A: Yes, as long as the deal guarantees that they get paid. Without a sale, chances are high that Andersen will disappear, leaving no source of revenues to pay future claims. Once the insurance money runs out, claimants will have to pursue partners individually, a dicey prospect. The risks that they'll be left high and dry after a few years are much greater without a sale that guarantees a payout.
Q: Doesn't Paul Volcker, Andersen's recently appointed overseer, think Andersen could survive independently?
A: Volcker, brought in by Andersen Chief Executive Joseph Berardino, wants a top-to-bottom overhaul that would turn a reformed Andersen into a role model for the accounting profession.
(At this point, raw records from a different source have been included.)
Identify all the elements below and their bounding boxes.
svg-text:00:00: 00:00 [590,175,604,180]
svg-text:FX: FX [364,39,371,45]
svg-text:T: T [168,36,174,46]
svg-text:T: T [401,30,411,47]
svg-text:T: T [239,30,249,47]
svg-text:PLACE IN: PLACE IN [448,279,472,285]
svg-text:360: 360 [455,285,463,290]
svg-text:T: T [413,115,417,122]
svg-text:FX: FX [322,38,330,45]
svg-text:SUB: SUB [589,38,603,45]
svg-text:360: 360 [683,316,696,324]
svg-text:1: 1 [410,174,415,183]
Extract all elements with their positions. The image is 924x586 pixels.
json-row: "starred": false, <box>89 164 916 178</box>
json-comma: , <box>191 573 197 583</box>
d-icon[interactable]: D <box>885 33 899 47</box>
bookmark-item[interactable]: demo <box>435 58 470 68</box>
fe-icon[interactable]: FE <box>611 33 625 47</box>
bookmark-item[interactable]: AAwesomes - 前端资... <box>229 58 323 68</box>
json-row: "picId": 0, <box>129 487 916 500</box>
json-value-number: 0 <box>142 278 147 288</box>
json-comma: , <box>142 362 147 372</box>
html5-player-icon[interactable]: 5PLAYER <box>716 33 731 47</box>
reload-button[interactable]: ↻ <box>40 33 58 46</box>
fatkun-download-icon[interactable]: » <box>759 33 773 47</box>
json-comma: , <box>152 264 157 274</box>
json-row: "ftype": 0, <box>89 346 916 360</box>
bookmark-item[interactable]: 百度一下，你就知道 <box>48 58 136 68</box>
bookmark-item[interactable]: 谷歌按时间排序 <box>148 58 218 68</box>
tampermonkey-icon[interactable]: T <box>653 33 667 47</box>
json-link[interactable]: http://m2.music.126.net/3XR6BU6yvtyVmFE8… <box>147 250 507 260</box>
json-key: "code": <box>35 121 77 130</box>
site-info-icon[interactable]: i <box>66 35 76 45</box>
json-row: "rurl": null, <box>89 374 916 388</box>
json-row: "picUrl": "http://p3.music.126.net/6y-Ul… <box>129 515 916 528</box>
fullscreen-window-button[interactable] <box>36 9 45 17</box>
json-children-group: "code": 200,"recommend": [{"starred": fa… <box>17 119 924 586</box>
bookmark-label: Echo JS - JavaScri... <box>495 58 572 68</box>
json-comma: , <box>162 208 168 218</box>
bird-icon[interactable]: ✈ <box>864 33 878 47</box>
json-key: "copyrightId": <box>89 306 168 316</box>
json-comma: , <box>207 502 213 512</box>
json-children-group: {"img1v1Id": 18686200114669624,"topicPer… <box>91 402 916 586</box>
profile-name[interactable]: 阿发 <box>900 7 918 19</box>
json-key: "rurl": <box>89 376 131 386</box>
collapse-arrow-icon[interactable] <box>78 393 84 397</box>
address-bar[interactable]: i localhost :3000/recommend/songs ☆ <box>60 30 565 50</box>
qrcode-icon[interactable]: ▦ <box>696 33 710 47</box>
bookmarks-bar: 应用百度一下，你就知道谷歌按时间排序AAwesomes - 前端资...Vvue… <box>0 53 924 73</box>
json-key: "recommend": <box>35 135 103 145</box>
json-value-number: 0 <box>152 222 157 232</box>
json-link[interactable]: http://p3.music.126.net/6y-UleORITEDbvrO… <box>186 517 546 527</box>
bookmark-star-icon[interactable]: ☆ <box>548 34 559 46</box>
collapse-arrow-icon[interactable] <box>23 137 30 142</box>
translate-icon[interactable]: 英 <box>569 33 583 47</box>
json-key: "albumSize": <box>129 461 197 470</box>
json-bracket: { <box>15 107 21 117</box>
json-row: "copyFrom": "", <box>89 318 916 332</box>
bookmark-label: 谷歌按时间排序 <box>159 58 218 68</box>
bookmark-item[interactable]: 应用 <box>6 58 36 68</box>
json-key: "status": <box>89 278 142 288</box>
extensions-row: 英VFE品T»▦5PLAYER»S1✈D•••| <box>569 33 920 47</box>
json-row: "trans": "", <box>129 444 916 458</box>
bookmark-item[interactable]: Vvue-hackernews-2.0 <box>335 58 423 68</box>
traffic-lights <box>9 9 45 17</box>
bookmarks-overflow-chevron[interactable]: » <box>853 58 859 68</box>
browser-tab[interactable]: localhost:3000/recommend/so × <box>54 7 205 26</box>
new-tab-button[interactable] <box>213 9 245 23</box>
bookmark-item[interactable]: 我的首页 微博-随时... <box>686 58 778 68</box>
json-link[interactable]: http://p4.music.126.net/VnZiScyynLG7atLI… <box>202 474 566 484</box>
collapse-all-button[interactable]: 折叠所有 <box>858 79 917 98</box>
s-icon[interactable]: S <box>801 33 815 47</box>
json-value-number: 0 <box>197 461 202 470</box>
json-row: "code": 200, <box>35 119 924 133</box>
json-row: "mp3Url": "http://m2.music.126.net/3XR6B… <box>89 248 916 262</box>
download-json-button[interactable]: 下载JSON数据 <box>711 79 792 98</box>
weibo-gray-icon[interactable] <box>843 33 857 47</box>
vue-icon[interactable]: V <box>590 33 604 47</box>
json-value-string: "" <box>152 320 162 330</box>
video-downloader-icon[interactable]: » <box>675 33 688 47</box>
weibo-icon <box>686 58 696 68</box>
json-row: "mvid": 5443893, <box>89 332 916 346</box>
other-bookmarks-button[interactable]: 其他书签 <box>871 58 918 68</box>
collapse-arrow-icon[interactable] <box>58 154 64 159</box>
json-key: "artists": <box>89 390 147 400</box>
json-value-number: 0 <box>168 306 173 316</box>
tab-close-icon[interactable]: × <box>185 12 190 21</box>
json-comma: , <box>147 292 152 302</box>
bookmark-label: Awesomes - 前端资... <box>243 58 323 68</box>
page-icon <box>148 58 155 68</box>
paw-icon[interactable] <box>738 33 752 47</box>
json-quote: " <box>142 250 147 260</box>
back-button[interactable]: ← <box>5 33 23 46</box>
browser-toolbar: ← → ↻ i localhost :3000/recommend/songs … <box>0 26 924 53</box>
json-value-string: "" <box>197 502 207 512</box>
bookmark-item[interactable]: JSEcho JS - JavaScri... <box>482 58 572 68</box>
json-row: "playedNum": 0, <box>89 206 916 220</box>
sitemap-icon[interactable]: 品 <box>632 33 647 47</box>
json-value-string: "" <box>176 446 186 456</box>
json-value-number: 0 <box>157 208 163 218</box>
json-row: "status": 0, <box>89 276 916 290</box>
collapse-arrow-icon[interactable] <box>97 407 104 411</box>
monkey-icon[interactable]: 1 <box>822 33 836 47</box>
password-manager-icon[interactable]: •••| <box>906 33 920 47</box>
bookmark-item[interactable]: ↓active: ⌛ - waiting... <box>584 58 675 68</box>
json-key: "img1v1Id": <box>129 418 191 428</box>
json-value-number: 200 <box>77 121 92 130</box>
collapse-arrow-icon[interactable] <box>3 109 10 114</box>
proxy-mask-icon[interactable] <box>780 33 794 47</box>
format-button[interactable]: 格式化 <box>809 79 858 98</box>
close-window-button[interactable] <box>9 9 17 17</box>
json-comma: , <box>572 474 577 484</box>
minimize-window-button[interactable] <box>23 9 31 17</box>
The problem is the firm would likely collapse in a heap of litigation before his plan could be implemented.
Q: What about Volcker's proposed reforms?
A: Volcker would separate all audit work from consulting. Staffers who work in areas such as tax consulting and executive recruitment would become independent of audit staffers and supervisors. No longer would individual partners handle--and be paid for--all the work that their clients generate, removing any incentive to go soft on audits to get consulting business. He would also mandate the rotation of auditors at least every five years and would establish a "cooling-off" period before a partner could seek a job with a client. He would also bar firms from doing certain work for audit clients: Included in the ban would be internal auditing and tax consulting.
Q: Are these changes needed in the profession?
A: Absolutely. Any buyer should have to accept these conditions--and Congress and the SEC ought to consider making them the rule in the profession. Ideally, a buyer should even bring Volcker on board to make sure his recommendations are followed. As the former Fed chairman told BusinessWeek: "The auditing firms have shown a remarkable capability for resisting reforms." The price for snapping up Andersen should include taking on both Volcker's regimen and oversight.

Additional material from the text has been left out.